I woke this morning to surprising light. "The moon must be nearly full," I thought. I padded through the half-lit house -- I never turn on lights first thing in the morning, if I can help it -- and went to the window. There was a gleam in the cloud cover to the west: as I watched the full moon's disk slide into ghostly view, and recede again. It was gone, but the whole flannel of the western sky was soaked in moonlight. I could see well enough to start my day. Still: compromised by last night's hurry. Today will be hurried and incomplete, like all the other days. For God's sake stop, Dale. Get a grip.
But I hurried again to get ready, left my morning stretches and breathing undone, scrambled to get out of the house before the morning traffic. If I leave at 7:00 it takes ten minutes to get to Tom's; if I leave at 7:15 it takes half an hour. Long enough for even an aged fool, wagging his beard at the steering wheel, to realize that driving like this is madness, participating in the bonfire.
But it's the only piece of reality I have hold of, these mornings; I'm not going to loosen my clutch on it. I can sit there and work two hours. Real work. The rest of my day dissolves in a meaningless ebb and flow of hurry and avoidance, one driving inevitably to the other, both pushing toward a mindless stupor. Yeah. Whatever I was born for, it was not for this.
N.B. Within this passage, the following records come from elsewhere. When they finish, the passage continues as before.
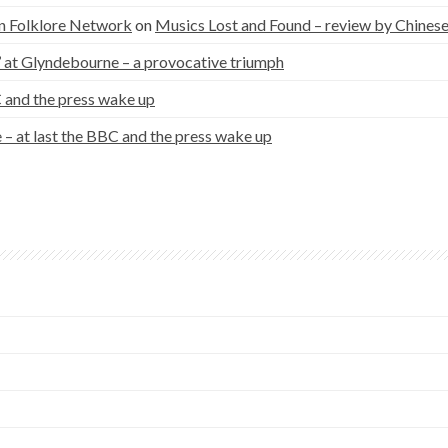
n Folklore Network
on
Musics Lost and Found – review by Chinese
a’ at Glyndebourne – a provocative triumph
C and the press wake up
– at last the BBC and the press wake up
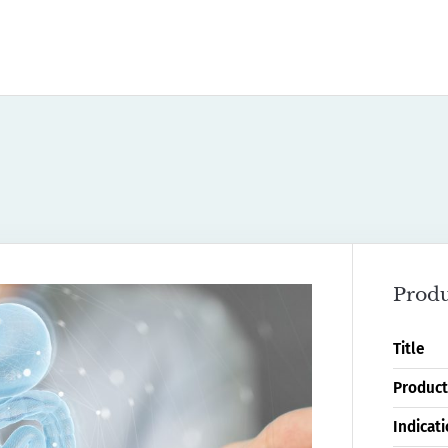
Produ
Title
Product
Indicat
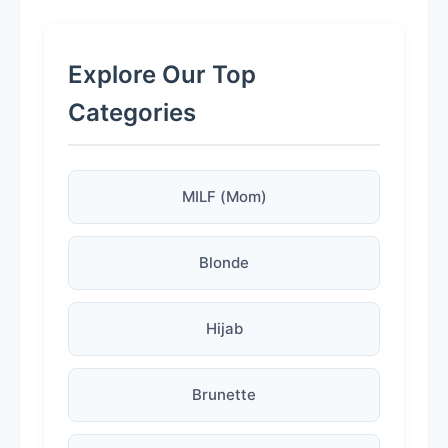
Explore Our Top
Categories
MILF (Mom)
Blonde
Hijab
Brunette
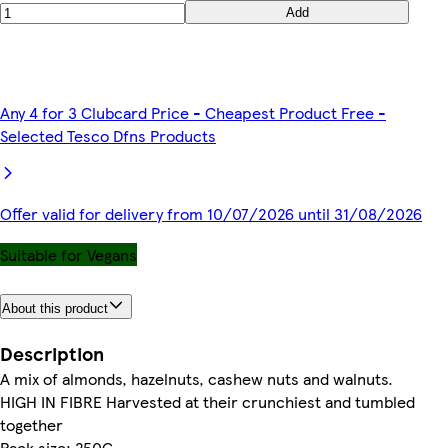
Add
Any 4 for 3 Clubcard Price - Cheapest Product Free -
Selected Tesco Dfns Products
Offer valid for delivery from 10/07/2026 until 31/08/2026
Suitable for Vegans
About this product
Description
A mix of almonds, hazelnuts, cashew nuts and walnuts.
HIGH IN FIBRE Harvested at their crunchiest and tumbled
together
Pack size: 250G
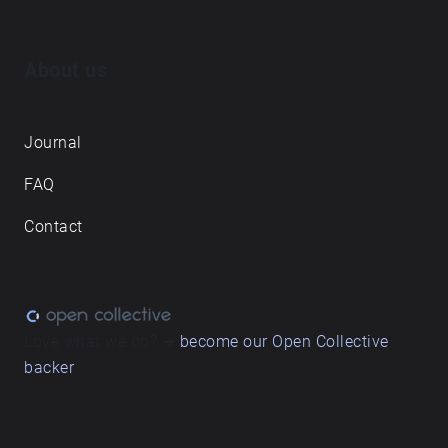
About us
Journal
FAQ
Contact
Love what we do? ➔
become our Open Collective
backer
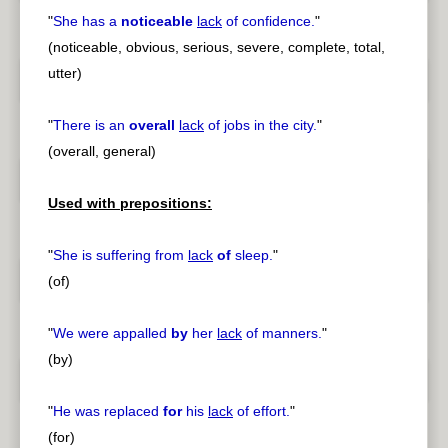
"
She has a
noticeable
lack
of confidence.
"
(noticeable, obvious, serious, severe, complete, total,
utter)
"
There is an
overall
lack
of jobs in the city.
"
(overall, general)
Used with prepositions:
"
She is suffering from
lack
of
sleep.
"
(of)
"
We were appalled
by
her
lack
of manners.
"
(by)
"
He was replaced
for
his
lack
of effort.
"
(for)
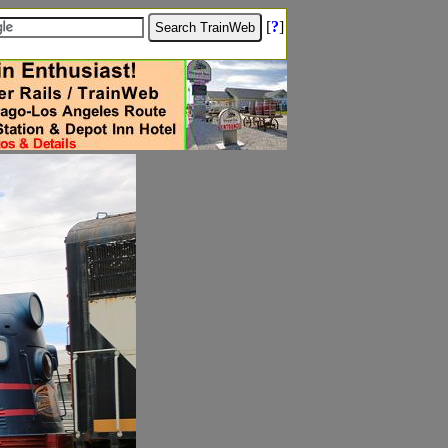
[
?
]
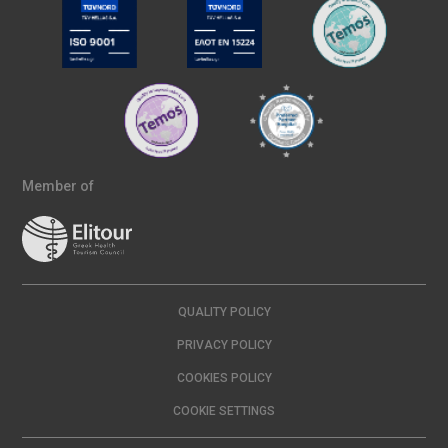
Member of
QUALITY POLICY
PRIVACY POLICY
COOKIES POLICY
COOKIE SETTINGS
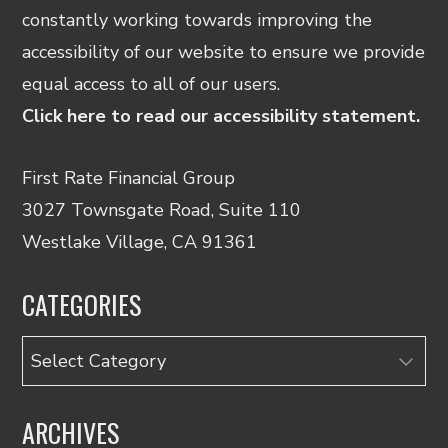
constantly working towards improving the
accessibility of our website to ensure we provide
equal access to all of our users.
Click here to read our accessibility statement.
First Rate Financial Group
3027 Townsgate Road, Suite 110
Westlake Village, CA 91361
CATEGORIES
Categories
ARCHIVES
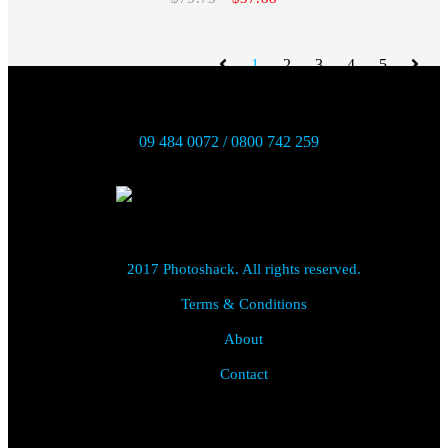
1
2
3
4
5
09 484 0072 / 0800 742 259
2017 Photoshack. All rights reserved.
Terms & Conditions
About
Contact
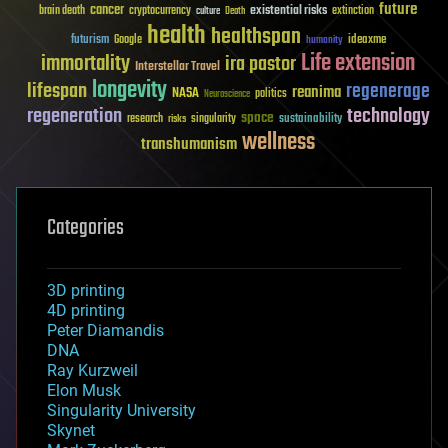
future
cancer
existential risks
brain death
cryptocurrency
extinction
culture
Death
health
healthspan
futurism
ideaxme
Google
humanity
Life extension
immortality
ira pastor
Interstellar Travel
longevity
lifespan
regenerage
reanima
NASA
politics
Neuroscience
regeneration
technology
space
sustainability
research
risks
singularity
wellness
transhumanism
Categories
3D printing
4D printing
Peter Diamandis
DNA
Ray Kurzweil
Elon Musk
Singularity University
Skynet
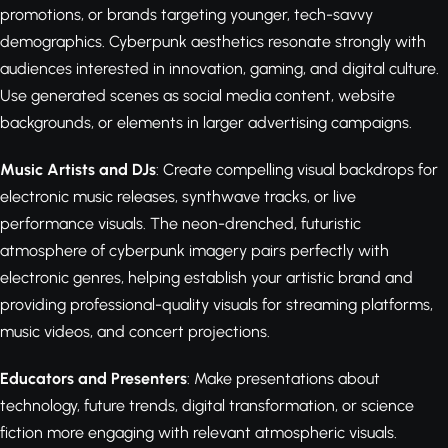
promotions, or brands targeting younger, tech-savvy
demographics. Cyberpunk aesthetics resonate strongly with
audiences interested in innovation, gaming, and digital culture.
Use generated scenes as social media content, website
backgrounds, or elements in larger advertising campaigns.
Music Artists and DJs
: Create compelling visual backdrops for
electronic music releases, synthwave tracks, or live
performance visuals. The neon-drenched, futuristic
atmosphere of cyberpunk imagery pairs perfectly with
electronic genres, helping establish your artistic brand and
providing professional-quality visuals for streaming platforms,
music videos, and concert projections.
Educators and Presenters
: Make presentations about
technology, future trends, digital transformation, or science
fiction more engaging with relevant atmospheric visuals.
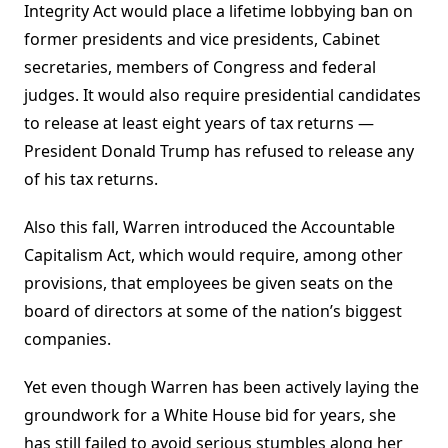
Integrity Act would place a lifetime lobbying ban on
former presidents and vice presidents, Cabinet
secretaries, members of Congress and federal
judges. It would also require presidential candidates
to release at least eight years of tax returns —
President Donald Trump has refused to release any
of his tax returns.
Also this fall, Warren introduced the Accountable
Capitalism Act, which would require, among other
provisions, that employees be given seats on the
board of directors at some of the nation’s biggest
companies.
Yet even though Warren has been actively laying the
groundwork for a White House bid for years, she
has still failed to avoid serious stumbles along her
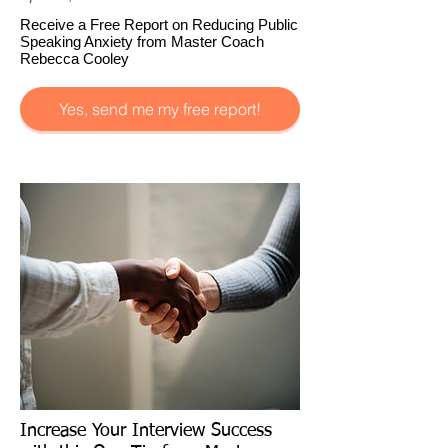
Receive a Free Report on Reducing Public
Speaking Anxiety from Master Coach
Rebecca Cooley
Yes, send me my free report!
Increase Your Interview Success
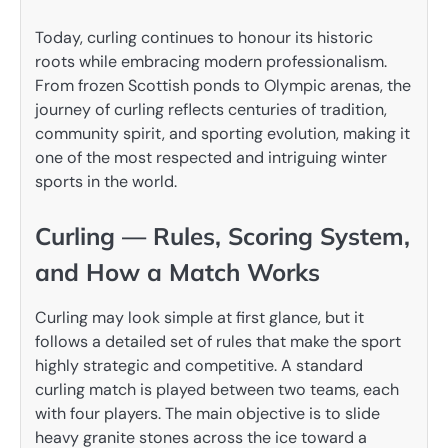
Today, curling continues to honour its historic
roots while embracing modern professionalism.
From frozen Scottish ponds to Olympic arenas, the
journey of curling reflects centuries of tradition,
community spirit, and sporting evolution, making it
one of the most respected and intriguing winter
sports in the world.
Curling — Rules, Scoring System,
and How a Match Works
Curling may look simple at first glance, but it
follows a detailed set of rules that make the sport
highly strategic and competitive. A standard
curling match is played between two teams, each
with four players. The main objective is to slide
heavy granite stones across the ice toward a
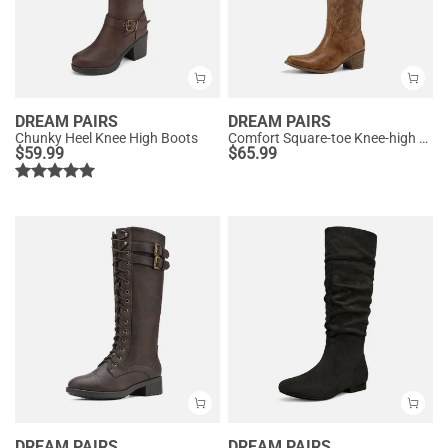
DREAM PAIRS
DREAM PAIRS
Chunky Heel Knee High Boots
Comfort Square-toe Knee-high Cowboy Boots
$
59.99
$
65.99
DREAM PAIRS
DREAM PAIRS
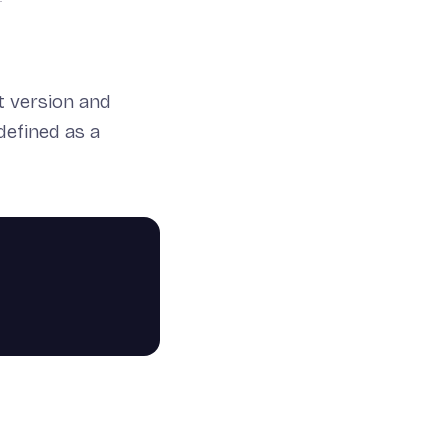
t version and
defined as a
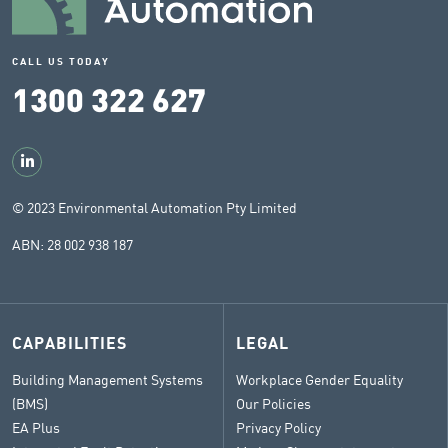
CALL US TODAY
1300 322 627
© 2023 Environmental Automation Pty Limited
ABN: 28 002 938 187
CAPABILITIES
LEGAL
Building Management Systems
Workplace Gender Equality
(BMS)
Our Policies
EA Plus
Privacy Policy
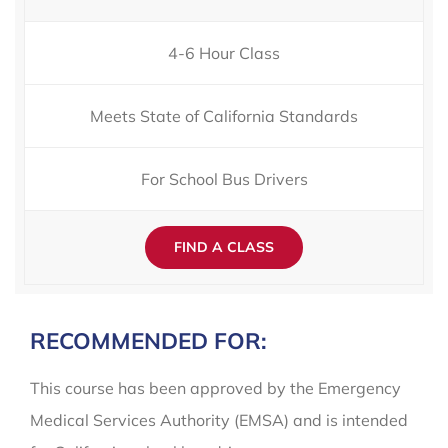
4-6 Hour Class
Meets State of California Standards
For School Bus Drivers
FIND A CLASS
RECOMMENDED FOR:
This course has been approved by the Emergency
Medical Services Authority (EMSA) and is intended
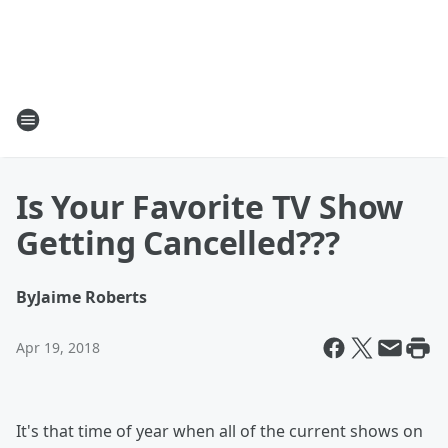
Is Your Favorite TV Show
Getting Cancelled???
By
Jaime Roberts
Apr 19, 2018
It's that time of year when all of the current shows on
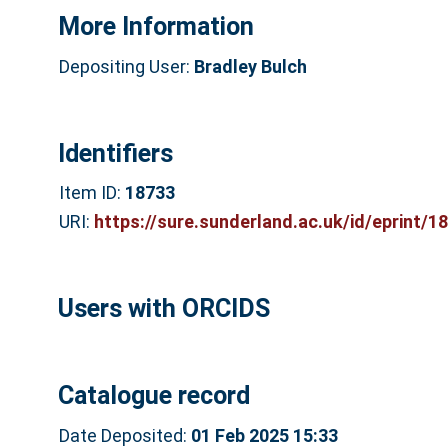
More Information
Depositing User:
Bradley Bulch
Identifiers
Item ID:
18733
URI:
https://sure.sunderland.ac.uk/id/eprint/1
Users with ORCIDS
Catalogue record
Date Deposited:
01 Feb 2025 15:33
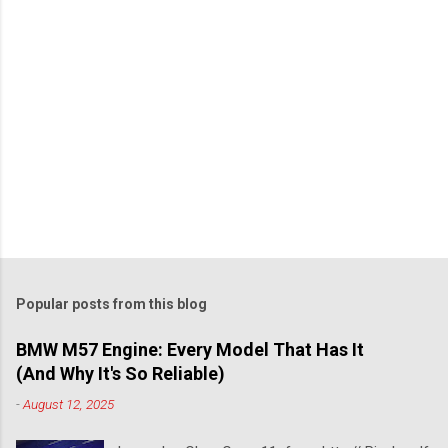
Popular posts from this blog
BMW M57 Engine: Every Model That Has It
(And Why It's So Reliable)
-
August 12, 2025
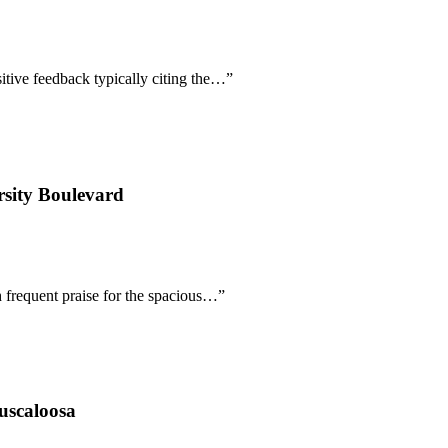
sitive feedback typically citing the…
”
sity Boulevard
h frequent praise for the spacious…
”
uscaloosa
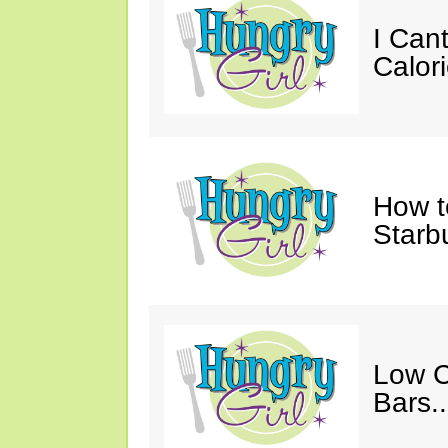
I Cant
Calori
How t
Starb
Low C
Bars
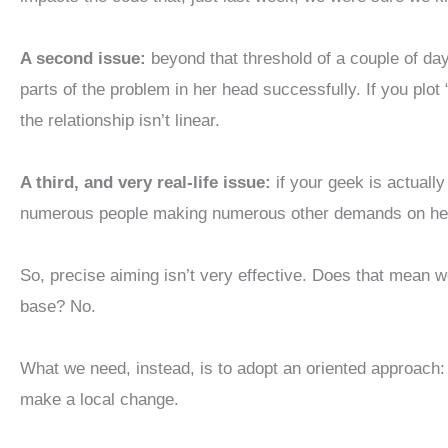
A second issue:
beyond that threshold of a couple of days
parts of the problem in her head successfully. If you plo
the relationship isn’t linear.
A third, and very real-life issue:
if your geek is actually
numerous people making numerous other demands on her 
So, precise aiming isn’t very effective. Does that mean w
base? No.
What we need, instead, is to adopt an oriented approach: i
make a local change.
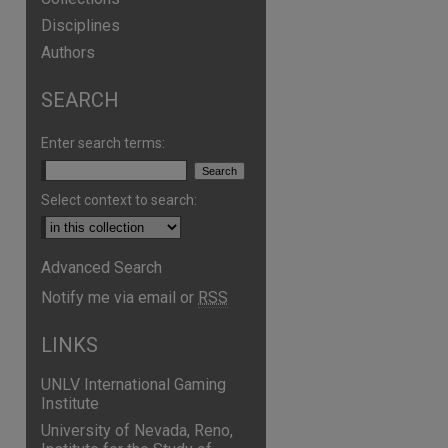
Disciplines
Authors
SEARCH
Enter search terms:
Select context to search:
Advanced Search
Notify me via email or
RSS
LINKS
UNLV International Gaming
Institute
University of Nevada, Reno,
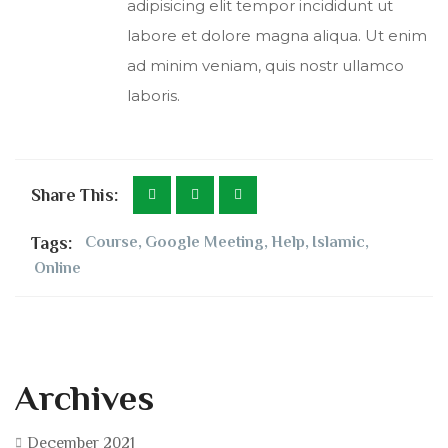
adipisicing elit tempor incididunt ut
labore et dolore magna aliqua. Ut enim
ad minim veniam, quis nostr ullamco
laboris.
Share This:
Tags:
Course
,
Google Meeting
,
Help
,
Islamic
,
Online
Archives
December 2021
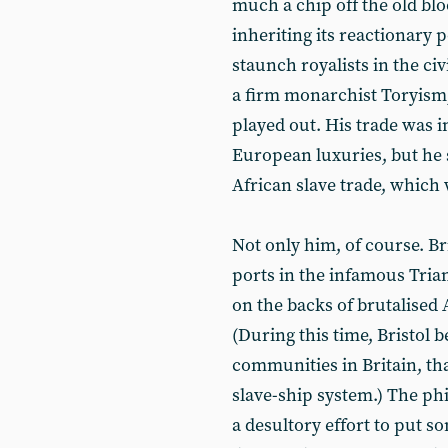
much a chip off the old blo
inheriting its reactionary p
staunch royalists in the civ
a firm monarchist Toryism,
played out. His trade was in
European luxuries, but he
African slave trade, which
Not only him, of course. B
ports in the infamous Trian
on the backs of brutalised 
(During this time, Bristol 
communities in Britain, tha
slave-ship system.) The ph
a desultory effort to put s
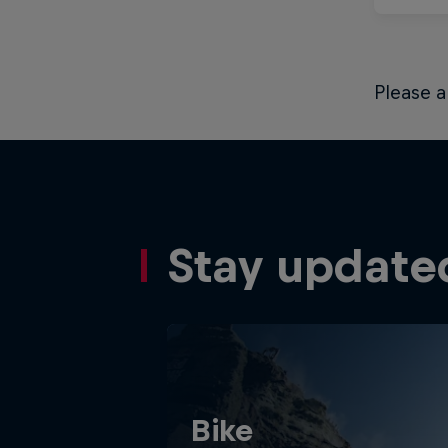
Please a
Stay update
Bike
I must go at it blind, my fingertips searching for any unevenness that might give purchase. I'm not special; I'm not alone. We're all doing this. You can hear the rattling buzz of the snare drum, if you listen for it; the beat of money pulsing through the economy, of coffee pulsing through the veins. It has its own agenda. Its fingers are delicately searching in turn for my weaknesses. Its fingers are not as strong as mine: but there are more of them, and they never rest.